President Bola Ahmed Tinubu is facing accusations of using his office to facilitate a controversial acquisition of percent equity in Nigerian Agip Oil Company (NAOC) Joint Venture (JV) assets by Oando, a company whose CEO, Wale Tinubu, is his nephew.
The allegations, put forth by a political commentator writing under the moniker “Amaso Jack” for “Strategic Politics With Amaso Jack,” claim the move risks the “vital economic interests” of communities in Rivers, Delta, Bayelsa, and Imo States.
The NAOC JV comprises Oil Mining Leases (OML) 60, 61, 62, and 63, which, in 2022, attributed 24,000 barrels of oil equivalent per day to Eni’s net production. Production from these concessions, covering a total area of 5,313km2 across the four states, feeds into the Obiafu-Obrikom plant and the Brass terminal. Prior to the acquisition, the NAOC JV was structured with the Nigerian Petroleum Development Company (NPDC) holding a 60 percent interest, NAOC (20percent), and Oando (20percent). The recent transaction sees Oando acquiring Eni’s 20 percent stake.
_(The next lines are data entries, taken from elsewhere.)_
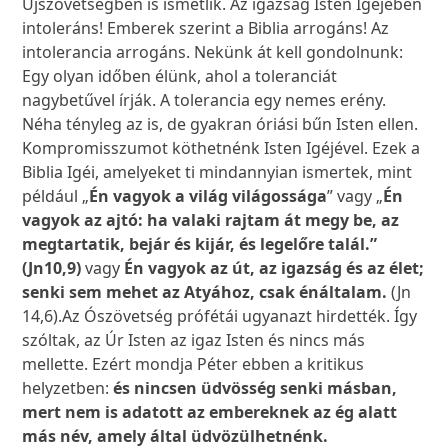
Újszövetségben is ismétlik. Az igazság Isten Igéjében
intoleráns! Emberek szerint a Biblia arrogáns! Az
intolerancia arrogáns. Nekünk át kell gondolnunk:
Egy olyan időben élünk, ahol a toleranciát
nagybetűvel írják. A tolerancia egy nemes erény.
Néha tényleg az is, de gyakran óriási bűn Isten ellen.
Kompromisszumot köthetnénk Isten Igéjével. Ezek a
Biblia Igéi, amelyeket ti mindannyian ismertek, mint
például „
Én vagyok a világ világossága
” vagy „
Én
vagyok az ajtó: ha valaki rajtam át megy be, az
megtartatik, bejár és kijár, és legelőre talál.”
(Jn10,9)
vagy
Én vagyok az út, az igazság és az élet;
senki sem mehet az Atyához, csak énáltalam.
(Jn
14,6).Az Ószövetség prófétái ugyanazt hirdették. Így
szóltak, az Úr Isten az igaz Isten és nincs más
mellette. Ezért mondja Péter ebben a kritikus
helyzetben:
és nincsen üdvösség senki másban,
mert nem is adatott az embereknek az ég alatt
más név, amely által üdvözülhetnénk.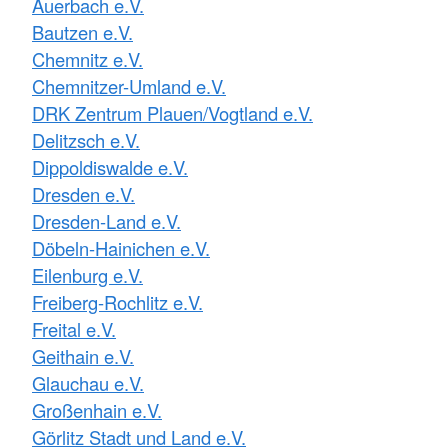
Auerbach e.V.
Bautzen e.V.
Chemnitz e.V.
Chemnitzer-Umland e.V.
DRK Zentrum Plauen/Vogtland e.V.
Delitzsch e.V.
Dippoldiswalde e.V.
Dresden e.V.
Dresden-Land e.V.
Döbeln-Hainichen e.V.
Eilenburg e.V.
Freiberg-Rochlitz e.V.
Freital e.V.
Geithain e.V.
Glauchau e.V.
Großenhain e.V.
Görlitz Stadt und Land e.V.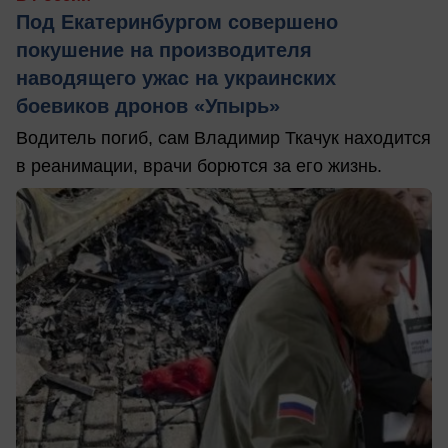
Под Екатеринбургом совершено
покушение на производителя
наводящего ужас на украинских
боевиков дронов «Упырь»
Водитель погиб, сам Владимир Ткачук находится
в реанимации, врачи борются за его жизнь.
The acquisition has drawn scrutiny, with Amaso Jack highlighting a Vanguard newspaper report from September 2023 which noted “controversy” surrounding the deal, particularly given that a previous attempt by ExxonMobil to sell its assets to Seplat Energy Plc was reportedly halted.
The author implied a clear conflict of interest, given President Tinubu’s dual role as President and Minister of Petroleum, with his nephew heading the acquiring company.
Further details cited include a September 2023 account by Bunmi Aduloju in The Cable, reporting that the Petroleum and Natural Gas Senior Staff Association of Nigeria (PENGASSAN) had withdrawn workers from Eni due to concerns over the sale’s impact on outstanding financial obligations to employees.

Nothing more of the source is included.